Communiqué de presse

Soudan du Sud. Toujours pas de justice pour les manifestants tués

Les autorités de l’État du Soudan du Sud n’ont pas mené d’enquête adéquate sur les homicides dont ont été victimes en décembre 2012 huit manifestants pacifiques aux mains des forces de sécurité gouvernementales, ont déclaré vendredi 24 mai Human Rights Watch et Amnesty International.

Le 9 décembre 2012, les forces de sécurité ont ouvert le feu sur une manifestation pacifique, tuant six personnes sur place. Deux autres manifestants sont morts plus tard à l’ hôpital. La manifestation faisait suite à la mort de deux hommes, lors d’une flambée de violence entre jeunes et forces de sécurité le jour précédent.

« Huit manifestants pacifiques sont morts aux mains des forces de sécurité et, apparemment, personne n’a encore été inculpé ni poursuivi cinq mois plus tard, a déclaré Daniel Bekele, directeur du programme Afrique de Human Rights Watch. L’affaire crée un précédent fâcheux pour ce nouveau pays, et sape la liberté d’expression et de réunion pacifique. »

La manifestation du 9 décembre 2012 et l’homicide dont ont été victimes deux hommes lors d’une flambée de violence la veille ont eu lieu pendant une période de troubles civils à Wau, capitale de l’État du Bahr el Ghazal occidental, faisant suite d’une décision visant à déplacer un siège administratif à l’extérieur de la ville.

Amnesty International s’est rendue à Wau, et a publié un rapport sur ces violences en février 2013. Human Rights Watch a pour sa part envoyé une mission à Wau en février et en mai 2013.

Le gouverneur du Bahr el Ghazal occidental, Rizig Zakaria Hassan, a déclaré à Human Rights Watch en mai que la police avait tiré sur les manifestants alors qu’elle défendait la Banque du Soudan du Sud, située à proximité, contre les « émeutiers ». Toutefois, des témoins oculaires ont indiqué à Human Rights Watch et à Amnesty International que les manifestants défilaient pacifiquement devant la banque. Des séquences vidéo corroborent ces informations.

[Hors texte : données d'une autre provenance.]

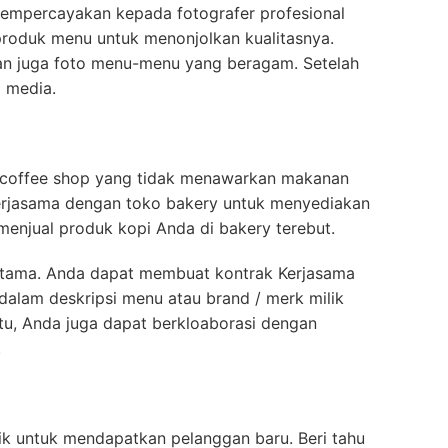
mempercayakan kepada fotografer profesional
produk menu untuk menonjolkan kualitasnya.
an juga foto menu-menu yang beragam. Setelah
l media.
leh coffee shop yang tidak menawarkan makanan
erjasama dengan toko bakery untuk menyediakan
menjual produk kopi Anda di bakery terebut.
ertama. Anda dapat membuat kontrak Kerjasama
 dalam deskripsi menu atau brand / merk milik
itu, Anda juga dapat berkloaborasi dengan
.
ik untuk mendapatkan pelanggan baru. Beri tahu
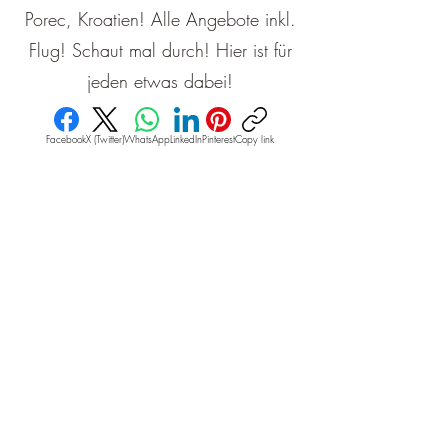
Porec, Kroatien! Alle Angebote inkl.
Flug! Schaut mal durch! Hier ist für
jeden etwas dabei!
Facebook
X (Twitter)
WhatsApp
LinkedIn
Pinterest
Copy link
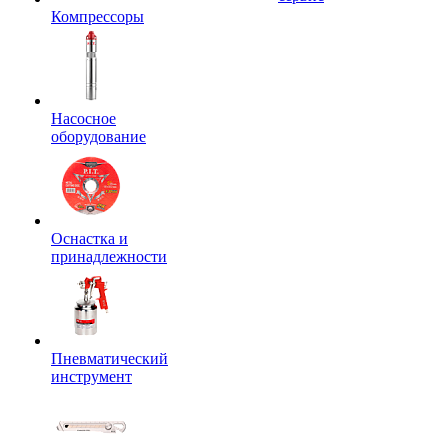
Компрессоры
Насосное
оборудование
Оснастка и
принадлежности
Пневматический
инструмент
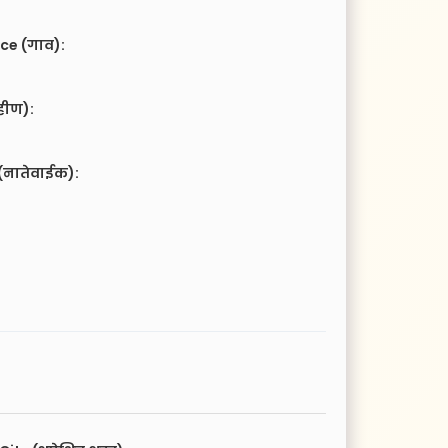
ce (गाव):
हीण):
(नातेवाईक):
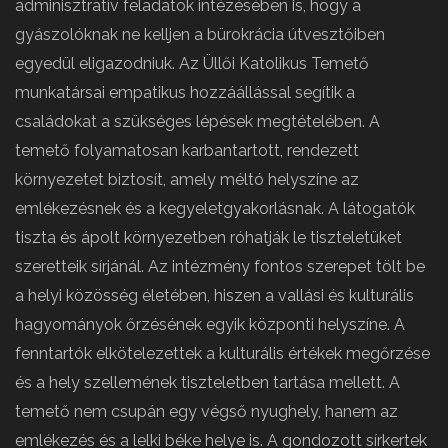
adminisztratív feladatok intézésében is, hogy a
gyászolóknak ne kelljen a bürokrácia útvesztőiben
egyedül eligazodniuk. Az Üllői Katolikus Temető
munkatársai empatikus hozzáállással segítik a
családokat a szükséges lépések megtételében. A
temető folyamatosan karbantartott, rendezett
környezetet biztosít, amely méltó helyszíne az
emlékezésnek és a kegyeletgyakorlásnak. A látogatók
tiszta és ápolt környezetben róhatják le tiszteletüket
szeretteik sírjánál. Az intézmény fontos szerepet tölt be
a helyi közösség életében, hiszen a vallási és kulturális
hagyományok őrzésének egyik központi helyszíne. A
fenntartók elkötelezettek a kulturális értékek megőrzése
és a hely szellemének tiszteletben tartása mellett. A
temető nem csupán egy végső nyughely, hanem az
emlékezés és a lelki béke helye is. A gondozott sírkertek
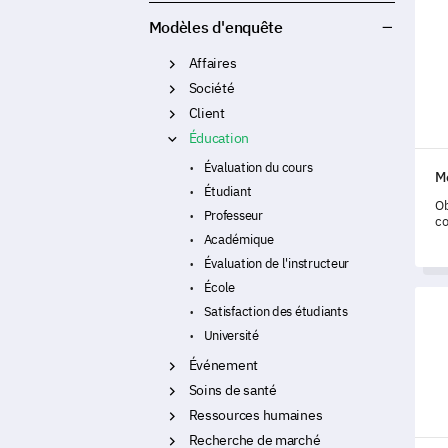
Modè
Modèles d'enquête
Affaires
Société
Client
Éducation
Évaluation du cours
M
Étudiant
Ob
Professeur
co
ac
Académique
ex
Évaluation de l'instructeur
le
mo
École
Modè
ly
Satisfaction des étudiants
Université
Événement
Soins de santé
Ressources humaines
Recherche de marché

« Ils ont commencé à tirer dès qu’ils nous ont vus, a déclaré à Human Rights Watch un homme de dix-huit ans, blessé par balle aux deux jambes lors du mouvement de protestation. Tous les jeunes étaient devant. J’ai vu trois d’entre eux tomber au sol, morts. »

Un médecin, après examen des corps, a observé que les huit personnes tuées avaient reçu des balles à la tête ou à la poitrine. L’identité des agents responsables de ces homicides reste floue.

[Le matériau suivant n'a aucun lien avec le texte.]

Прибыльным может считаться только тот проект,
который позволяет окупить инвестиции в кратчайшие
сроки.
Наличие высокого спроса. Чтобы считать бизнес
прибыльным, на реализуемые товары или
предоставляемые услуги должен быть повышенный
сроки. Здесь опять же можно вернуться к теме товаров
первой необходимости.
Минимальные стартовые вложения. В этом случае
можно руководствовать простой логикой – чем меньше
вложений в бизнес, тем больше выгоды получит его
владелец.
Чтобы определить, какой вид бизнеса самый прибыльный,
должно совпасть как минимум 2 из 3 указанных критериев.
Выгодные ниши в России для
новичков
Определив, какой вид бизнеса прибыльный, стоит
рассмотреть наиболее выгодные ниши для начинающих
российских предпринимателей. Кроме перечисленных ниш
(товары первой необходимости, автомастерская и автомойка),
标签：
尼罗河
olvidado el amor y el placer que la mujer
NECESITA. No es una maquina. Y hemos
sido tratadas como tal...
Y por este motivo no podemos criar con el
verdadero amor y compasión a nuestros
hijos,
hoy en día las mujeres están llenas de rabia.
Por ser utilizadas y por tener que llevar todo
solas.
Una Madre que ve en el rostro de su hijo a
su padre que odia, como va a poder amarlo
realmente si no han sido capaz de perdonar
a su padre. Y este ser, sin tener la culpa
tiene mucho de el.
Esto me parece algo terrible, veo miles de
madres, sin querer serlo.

« Les autorités doivent diligenter des enquêtes approfondies, efficaces et impartiales et engager des poursuites contre les personnes soupçonnées d’être responsables de ces homicides, commis il y a plus de cinq mois, et d’un certain nombre d’autres morts survenues pendant les troubles civils de Wau »
, ont déclaré Human Rights Watch et Amnesty International.

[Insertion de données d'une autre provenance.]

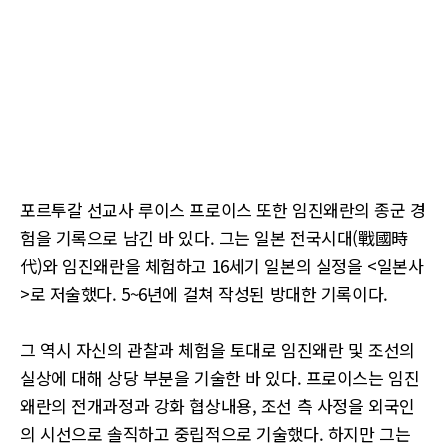
포르투갈 선교사 루이스 프로이스 또한 임진왜란의 종군 경
험을 기록으로 남긴 바 있다. 그는 일본 전국시대(戰國時
代)와 임진왜란을 체험하고 16세기 일본의 실정을 <일본사
>로 저술했다. 5~6년에 걸쳐 작성된 방대한 기록이다.
그 역시 자신의 관찰과 체험을 토대로 임진왜란 및 조선의
실상에 대해 상당 부분을 기술한 바 있다. 프로이스는 임진
왜란의 전개과정과 강화 협상내용, 조선 측 사정을 외국인
의 시선으로 솔직하고 중립적으로 기술했다. 하지만 그는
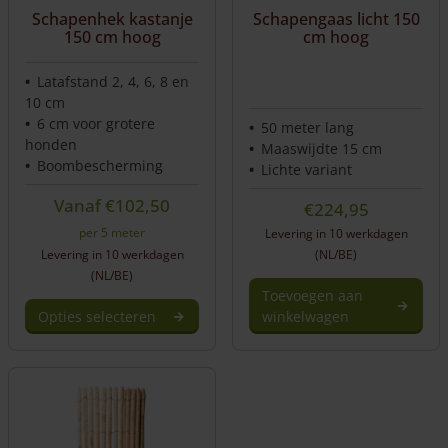
Schapenhek kastanje
Schapengaas licht 150
150 cm hoog
cm hoog
Latafstand 2, 4, 6, 8 en
10 cm
6 cm voor grotere
50 meter lang
honden
Maaswijdte 15 cm
Boombescherming
Lichte variant
Vanaf
€
102,50
€
224,95
per 5 meter
Levering in 10 werkdagen
Levering in 10 werkdagen
(NL/BE)
(NL/BE)
Toevoegen aan
Opties selecteren
winkelwagen
Dit
product
heeft
meerdere
variaties.
Deze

La Constitution de transition du Soudan du Sud garantit le droit de réunion pacifique et d’association, ainsi que le droit à la liberté d’expression. Selon les normes internationales, et afin de protéger le droit de toute personne à la vie et à la sécurité, les responsables de l’application des lois doivent, autant que possible, utiliser des moyens non violents.

Les armes à feu ne constituent qu’un dernier recours, quand elles sont strictement nécessaires à l’autodéfense ou à la défense de tiers contre une menace imminente de mort ou de blessure grave. L’usage volontairement létal des armes à feu n’est admis que lorsqu’il est absolument inévitable pour protéger des vies.

Selon les informations recueillies par Amnesty International et Human Rights Watch, les forces de sécurité n’ont pas cherché à contrôler ou à disperser la foule par des moyens non violents ou non meurtriers avant d’ouvrir le feu sur les manifestants. Elles n’ont donné aucun avertissement de leur intention d’utiliser des armes à feu, ni tenté d’éviter ou de limiter les morts ou les blessés.


« Les forces de sécurité ont pour mission de protéger les vies humaines et de faire respecter la loi. Il est donc tout à fait inacceptable pour ces forces d’utiliser des balles réelles contre des manifestants pacifiques »
, a déclaré Netsanet Belay, directeur du programme Afrique d’Amnesty International.

Selon les normes internationales, tout usage, même prétendument accidentel, de la force létale dans les opérations de maintien de l’ordre doit faire l’objet d’une enquête indépendante et impartiale.

Aucune enquête sérieuse n’a été menée et l’identité des agents des forces de sécurité responsables de ces homicides reste indéterminée.